O tratamento dado a Eduardo em vida fala muito sobre a morte da tolerância. Em uma sociedade de aparências, ser tornou-se insuficiente. É necessário ter alguma coisa, vender uma imagem que, apesar de falsa, é carregada de simbolismo. Nesta realidade invertida, ninguém é valorizado pelo que é, mas pelo tamanho da sua mentira. Reflexo do mundo adulto, esses meninos e meninas receberam quase tudo, menos o essencial. Não aprenderam a flexionar verbos necessários: “eu respeito”, “tu respeitas”.
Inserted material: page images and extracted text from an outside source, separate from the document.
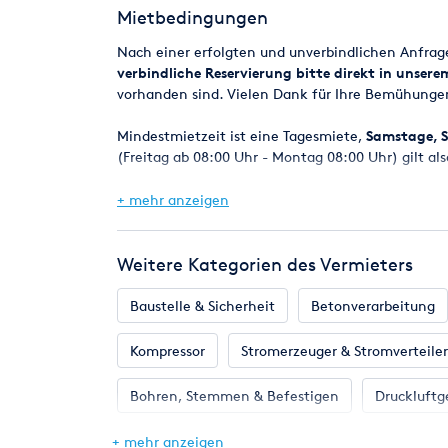
Mietbedingungen
Gewicht unbetankt, ohne Werkzeug 5,4 kg
Nach einer erfolgten und unverbindlichen Anfra
verbindliche Reservierung bitte direkt in unser
vorhanden sind. Vielen Dank für Ihre Bemühunge
Mindestmietzeit ist eine Tagesmiete,
Samstage, S
(Freitag ab 08:00 Uhr - Montag 08:00 Uhr) gilt als
Bei Reservierungen werden die Geräte in der Regel
+ mehr anzeigen
spätestens am nächsten Werktag um 8.00 Uhr.
Eine Verfügbarkeitsgarantie kann jedoch nicht z
Weitere Kategorien des Vermieters
Maschinen z.B. durch einen Defekt kurzfristig ni
selbstverständlich alles daran setzen, in jedem F
Baustelle & Sicherheit
Betonverarbeitung
Mietpreise und Kaution
Kompressor
Stromerzeuger & Stromverteiler
Die angegebenen Mietpreise beziehen sich auf ein
Die Kaution ist bei Mietbeginn zu entrichten nur
Bohren, Stemmen & Befestigen
Druckluftg
VISA - AmericanExpress).
Gartengeräte
Hebetechnik
Heizung &
+ mehr anzeigen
Quando um pai ou uma mãe xinga no trânsito, ensina o filho a ser agressivo. Quando engana alguém, mostra o caminho da desonestidade. Quando faz pouco do outro, dá aula prática de indiferença. Quando estabelece o silêncio no lugar do diálogo, alimenta dúvidas e medo.

Filósofo e escritor, Mário Sérgio Cortella observa que escolarização não é sinônimo de educação. Para ele, a juventude tecnológica está bem formada, porém mal educada. Para alguns, há tantas opções que não se consegue encontrar nenhuma. A ideia do esforço é cotidianamente confrontada com a imediatização das necessidades.

Em tempos de equívocos, assassinato pode ser tratado como acidente, bullying torna-se brincadeira e desrespeito é confundido com personalidade. Se queremos um mundo melhor para a infância e a juventude, precisamos começar a nos perguntar qual é a nossa parte nisso tudo.